Chicken Tortilla Soup

    • 2 teaspoons olive oil
    • 1 medium onions, chopped
    • 4 garlic cloves, minced
    • 1 medium jalapeno peppers, chopped
    • 1/2 medium green peppers
    • 4 small boneless skinless chicken breasts
    • 2 cups frozen corn
    • 1/2 cup dry white wine or 1/2 cup water
    • 2 teaspoons cumin
    • 1 teaspoon chili powder
    • 1/4 teaspoon cayenne pepper
    • 4 (14 ounce) cans chicken broth
    • 2 (14 ounce) cans diced tomatoes
    • 2 (8 ounce) cans tomato sauce
    • 1 cup non-fat tortilla chips (optional)
  1. Sauté onion, garlic, jalapeño and green pepper with olive oil in a large pot until soft.
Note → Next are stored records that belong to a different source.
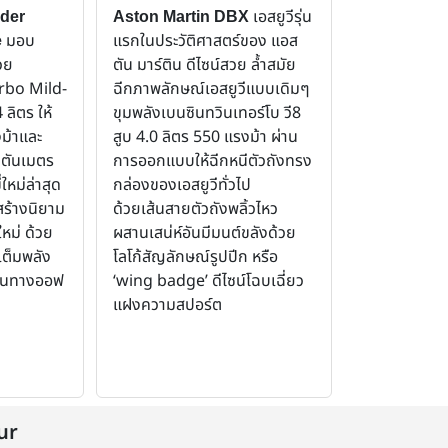
เอสยูวีรุ่น
der
Aston Martin DBX
มอบ
แรกในประวัติศาสตร์ของ แอส
e
วย
ตัน มาร์ติน ดีไซน์สวย ล้ำสมัย
urbo Mild-
ฉีกภาพลักษณ์เอสยูวีแบบเดิมๆ
ลิตร ให้
ขุมพลังเบนซินทวินเทอร์โบ วี8
งม้าและ
สูบ 4.0 ลิตร 550 แรงม้า ผ่าน
วตันเมตร
การออกแบบให้ฉีกหนีตัวถังทรง
หม่ล่าสุด
กล่องของเอสยูวีทั่วไป
ร้างนิยาม
ด้วยเส้นสายตัวถังพลิ้วไหว
หม่ ด้วย
ผสานเสน่ห์อันมีมนต์ขลังด้วย
เต็มพลัง
โลโก้สัญลักษณ์รูปปีก หรือ
ส้นทางออฟ
‘wing badge’
ดีไซน์โฉบเฉี่ยว
แฝงความสปอร์ต
ur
  2. Add all the rest of the ingredients to the large pot and bring to a boil.
  3. After about 15 minutes, remove the chicken breasts and shred.
  4. (Two forks work well to pull the chicken apart!).
  5. Return shredded chicken to the pot and simmer an additional 45 minutes.
  6. Serve, topped with crushed tortilla chips if desired.
Notes:
This recipe was a special request from my friend Lynn and her cousin.  I haven't personally made this soup.